Task to complete:
Print what the records say exactly, and omit the pictures.

Records supplied:
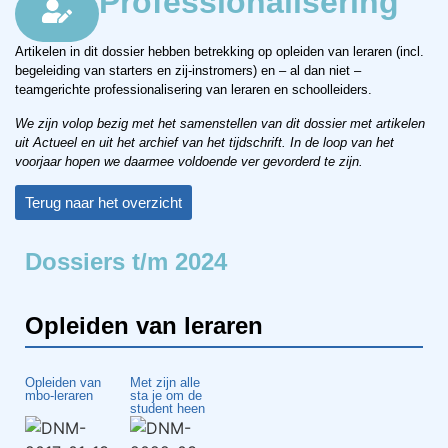
Professionalisering
Artikelen in dit dossier hebben betrekking op opleiden van leraren (incl.
begeleiding van starters en zij-instromers) en – al dan niet –
teamgerichte professionalisering van leraren en schoolleiders.
We zijn volop bezig met het samenstellen van dit dossier met artikelen
uit Actueel en uit het archief van het tijdschrift. In de loop van het
voorjaar hopen we daarmee voldoende ver gevorderd te zijn.
Terug naar het overzicht
Dossiers t/m 2024
Opleiden van leraren
Opleiden van
Met zijn alle
mbo-leraren
sta je om de
student heen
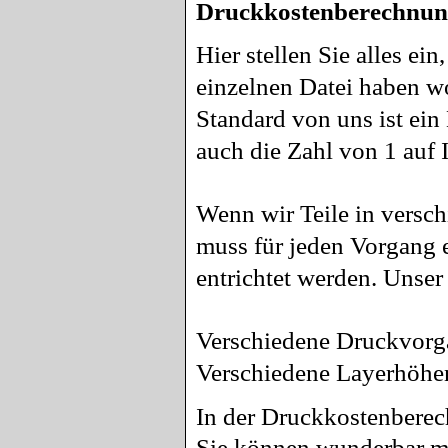
Druckkostenberechnung
Hier stellen Sie alles e
einzelnen Datei haben w
Standard von uns ist ei
auch die Zahl von 1 auf
Wenn wir Teile in versc
muss für jeden Vorgang e
entrichtet werden. Unser 
Verschiedene Druckvorgä
Verschiedene Layerhöhe
In der Druckkostenberec
Sie können wunderbar mi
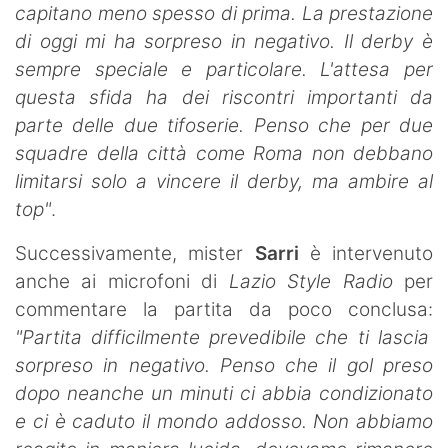
capitano meno spesso di prima. La prestazione
di oggi mi ha sorpreso in negativo. Il derby è
sempre speciale e particolare. L'attesa per
questa sfida ha dei riscontri importanti da
parte delle due tifoserie. Penso che per due
squadre della città come Roma non debbano
limitarsi solo a vincere il derby, ma ambire al
top"
.
Successivamente, mister
Sarri
è intervenuto
anche ai microfoni di
Lazio Style Radio
per
commentare la partita da poco conclusa:
"Partita difficilmente prevedibile che ti lascia
sorpreso in negativo. Penso che il gol preso
dopo neanche un minuti ci abbia condizionato
e ci è caduto il mondo addosso. Non abbiamo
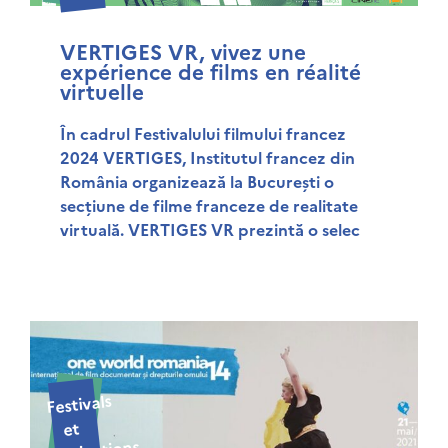
VERTIGES VR, vivez une
expérience de films en réalité
virtuelle
În cadrul Festivalului filmului francez
2024 VERTIGES, Institutul francez din
România organizează la București o
secțiune de filme franceze de realitate
virtuală. VERTIGES VR prezintă o selec
Festivals
et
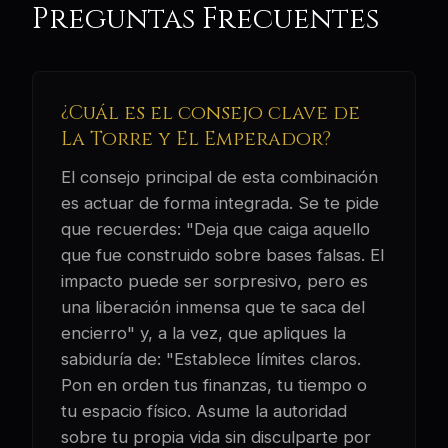
Preguntas Frecuentes
¿Cuál es el consejo clave de
La Torre y El Emperador?
El consejo principal de esta combinación
es actuar de forma integrada. Se te pide
que recuerdes: "Deja que caiga aquello
que fue construido sobre bases falsas. El
impacto puede ser sorpresivo, pero es
una liberación inmensa que te saca del
encierro" y, a la vez, que apliques la
sabiduría de: "Establece límites claros.
Pon en orden tus finanzas, tu tiempo o
tu espacio físico. Asume la autoridad
sobre tu propia vida sin disculparte por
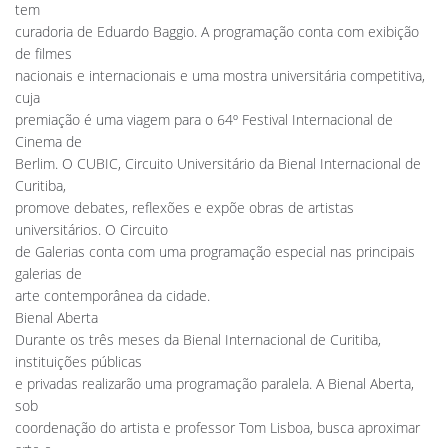
tem
curadoria de Eduardo Baggio. A programação conta com exibição
de filmes
nacionais e internacionais e uma mostra universitária competitiva,
cuja
premiação é uma viagem para o 64º Festival Internacional de
Cinema de
Berlim. O CUBIC, Circuito Universitário da Bienal Internacional de
Curitiba,
promove debates, reflexões e expõe obras de artistas
universitários. O Circuito
de Galerias conta com uma programação especial nas principais
galerias de
arte contemporânea da cidade.
Bienal Aberta
Durante os três meses da Bienal Internacional de Curitiba,
instituições públicas
e privadas realizarão uma programação paralela. A Bienal Aberta,
sob
coordenação do artista e professor Tom Lisboa, busca aproximar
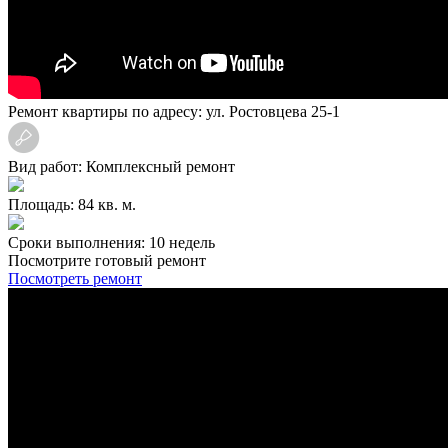
Ремонт квартиры по адресу: ул. Ростовцева 25-1
Вид работ: Комплексный ремонт
Площадь: 84 кв. м.
Сроки выполнения: 10 недель
Посмотрите готовый ремонт
Посмотреть ремонт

Solution below:
Professionalisering
Artikelen in dit dossier hebben betrekking op opleiden van leraren (incl.
begeleiding van starters en zij-instromers) en – al dan niet –
teamgerichte professionalisering van leraren en schoolleiders.
We zijn volop bezig met het samenstellen van dit dossier met artikelen
uit Actueel en uit het archief van het tijdschrift. In de loop van het
voorjaar hopen we daarmee voldoende ver gevorderd te zijn.
Terug naar het overzicht
Dossiers t/m 2024
Opleiden van leraren
Opleiden van
Met zijn alle
mbo-leraren
sta je om de
student heen
Druckkostenberechnung
Hier stellen Sie alles e
einzelnen Datei haben w
Standard von uns ist ei
auch die Zahl von 1 auf
Wenn wir Teile in versc
muss für jeden Vorgang e
entrichtet werden. Unser 
Verschiedene Druckvorgä
Verschiedene Layerhöhe
In der Druckkostenberec
Sie können wunderbar mi
capitano meno spesso di prima. La prestazione
di oggi mi ha sorpreso in negativo. Il derby è
sempre speciale e particolare. L'attesa per
questa sfida ha dei riscontri importanti da
parte delle due tifoserie. Penso che per due
squadre della città come Roma non debbano
limitarsi solo a vincere il derby, ma ambire al
top"
.
Successivamente, mister
Sarri
è intervenuto
anche ai microfoni di
Lazio Style Radio
per
commentare la partita da poco conclusa:
"Partita difficilmente prevedibile che ti lascia
sorpreso in negativo. Penso che il gol preso
dopo neanche un minuti ci abbia condizionato
e ci è caduto il mondo addosso. Non abbiamo
VERTIGES VR, vivez une
expérience de films en réalité
virtuelle
În cadrul Festivalului filmului francez
2024 VERTIGES, Institutul francez din
România organizează la București o
secțiune de filme franceze de realitate
virtuală. VERTIGES VR prezintă o selec
Festivals
et
Preguntas Frecuentes
¿Cuál es el consejo clave de
La Torre y El Emperador?
El consejo principal de esta combinación
es actuar de forma integrada. Se te pide
que recuerdes: "Deja que caiga aquello
que fue construido sobre bases falsas. El
impacto puede ser sorpresivo, pero es
una liberación inmensa que te saca del
encierro" y, a la vez, que apliques la
sabiduría de: "Establece límites claros.
Pon en orden tus finanzas, tu tiempo o
tu espacio físico. Asume la autoridad
sobre tu propia vida sin disculparte por
tem
curadoria de Eduardo Baggio. A programação conta com exibição
de filmes
nacionais e internacionais e uma mostra universitária competitiva,
cuja
premiação é uma viagem para o 64º Festival Internacional de
Cinema de
Berlim. O CUBIC, Circuito Universitário da Bienal Internacional de
Curitiba,
promove debates, reflexões e expõe obras de artistas
universitários. O Circuito
de Galerias conta com uma programação especial nas principais
galerias de
arte contemporânea da cidade.
Bienal Aberta
Durante os três meses da Bienal Internacional de Curitiba,
instituições públicas
e privadas realizarão uma programação paralela. A Bienal Aberta,
sob
coordenação do artista e professor Tom Lisboa, busca aproximar
Ремонт квартиры по адресу: ул. Ростовцева 25-1
Вид работ: Комплексный ремонт
Площадь: 84 кв. м.
Сроки выполнения: 10 недель
Посмотрите готовый ремонт
Посмотреть ремонт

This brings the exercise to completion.